**Required action**. Word for word, repeat the entries, minus the pictures.
Start of Information shown
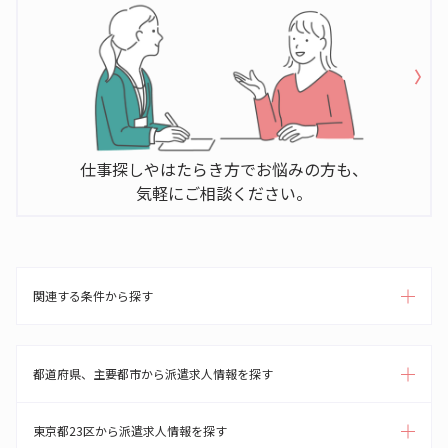
仕事探しやはたらき方でお悩みの方も、
気軽にご相談ください。
関連する条件から探す
都道府県、主要都市から派遣求人情報を探す
東京都23区から派遣求人情報を探す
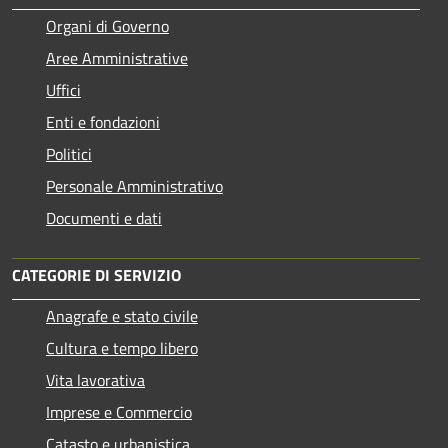
Organi di Governo
Aree Amministrative
Uffici
Enti e fondazioni
Politici
Personale Amministrativo
Documenti e dati
CATEGORIE DI SERVIZIO
Anagrafe e stato civile
Cultura e tempo libero
Vita lavorativa
Imprese e Commercio
Catasto e urbanistica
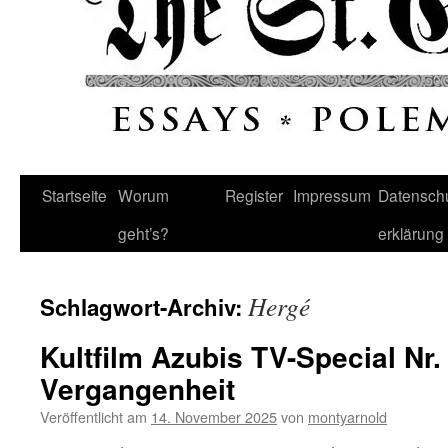
Startseite
Worum
Register
Impressum
Datenschu
geht’s?
erklärung
Hergé
Schlagwort-Archiv:
Kultfilm Azubis TV-Special Nr.
Vergangenheit
Veröffentlicht am
14. November 2025
von
montyarnold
End of Information shown
**Response area**.
仕事探しやはたらき方でお悩みの方も、
気軽にご相談ください。
関連する条件から探す
都道府県、主要都市から派遣求人情報を探す
東京都23区から派遣求人情報を探す
Organi di Governo
Aree Amministrative
Uffici
Enti e fondazioni
Politici
Personale Amministrativo
Documenti e dati
CATEGORIE DI SERVIZIO
Anagrafe e stato civile
Cultura e tempo libero
Vita lavorativa
Imprese e Commercio
Catasto e urbanistica
Startseite
Worum
Register
Impressum
Datenschu
geht’s?
erklärung
Hergé
Schlagwort-Archiv:
Kultfilm Azubis TV-Special Nr.
Vergangenheit
Veröffentlicht am
14. November 2025
von
montyarnold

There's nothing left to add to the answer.